Simenon, veleggiando e veleggiando, si rende conto che, nell’Italia regimentata dal “condottiero” del Regno, nessuna nave può ormeggiare a suo piacimento, anche se, pur lamentandosi, trova sempre il modo di sorseggiare vini e liquori, trovando la simpatia di marinai che la sanno lunga, che accettano la penuria e l’abbondanza. Simenon vede la crisi, gli Americani vendono i loro yacht, gli italiani non ne parlano. Ma come i cammelli mangiano e bevono anche per quando non ce ne sarà, il popolo aspetta “le vacche grasse che tornano sempre”. Le storie raccontate da Simenon non mancano di arguzie maligne, ma sembrano sempre accomodarsi dove alla fine il vento non è poi così nemico, e il Mediterraneo in grado di tessere relazioni fra chi lo solca e le genti di terra. Spesso le avventure giornaliere sono “bibliche”, fra lotte parentali e costrizioni alimentari. Simenon scrive che l’Italia è occupata da una masnada di “cugini” e che questi emigrano verso famiglie accoglienti europee, in quartieri che richiamano le città d’origine. Prego verifica, scrive, a Parigi, in Grecia e a Londra… La serenità di quegli uomini e quelle donne, o quel che lui considera tale, non lo turba. L’occhio belga di Simenon, rinfrescato da mondanità e snobismo parigini, ha qualcosa dell’impassibilità del chirurgo: può certo scandalizzare, azzecca la visione generale ma manca di troppi dettagli perché lo si accetti appieno. Altre sono le minuzie, che possono rendere tragica una giornata, nella vita quotidiana di questo viaggiatore a cui interessa la cronaca prima ancora della poeticità, spesso stucchevole, del grand tour paesaggistico. Come amava dire, ha sempre colto “la differenza fra l’uomo nudo e l’uomo vestito”.

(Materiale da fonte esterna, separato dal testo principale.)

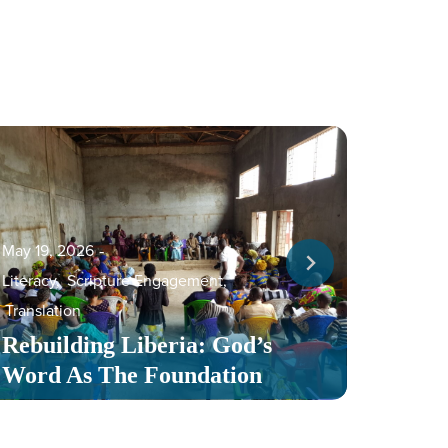
May 19, 2026
‐
Literacy
,
Scripture Engagement
,
May 13,
Translation
Serv
Rebuilding Liberia: God’s
Toge
Word As The Foundation
Mult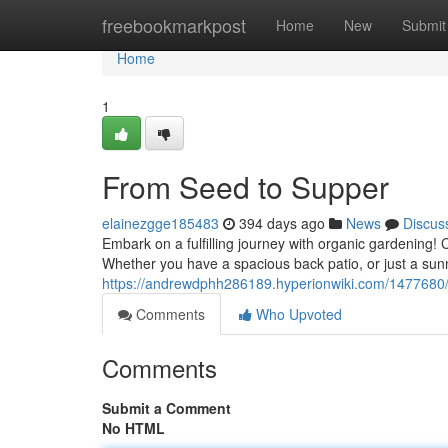
Home
freebookmarkpost
Home
New
Submit
Home
1
From Seed to Supper
elainezgge185483
394 days ago
News
Discus
Embark on a fulfilling journey with organic gardening! 
Whether you have a spacious back patio, or just a sunn
https://andrewdphh286189.hyperionwiki.com/1477680
Comments
Who Upvoted
Comments
Submit a Comment
No HTML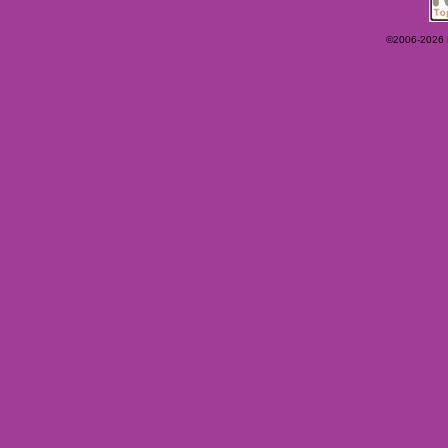
©2006-2026 Ey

Probabile che Simenon si trovi più in agio una volta sbarcato, a Malta, sulle coste Nordafricane o a Istambul, dove può attardarsi a considerare le gesta di donne più o meno eleganti e “mondane”, e di personaggi più o meno regali di dubbia fama e di relativa pericolosità. Il suo sguardo sembra illuminarsi quando può descrivere le diversità esistenziali fra le donne arabe e le “cosiddette bianche”. Ma sono prostitute. Forse manca il tempo per conoscenze diverse. O l’interesse ulteriore per un’umanità di multiformi usanze, costumi, e costrizioni. In fondo Simenon vuole evitare il contagio, pur dando prova d’essere immune dai fasti e dalle miserie incontrati durante i suoi viaggi lungo le sponde del Mediterraneo. La sua scrittura non dissacra, fotografa al pari della macchina, restando fuori dalla retorica dell’epoca. È questa, probabilmente, la sua grandezza.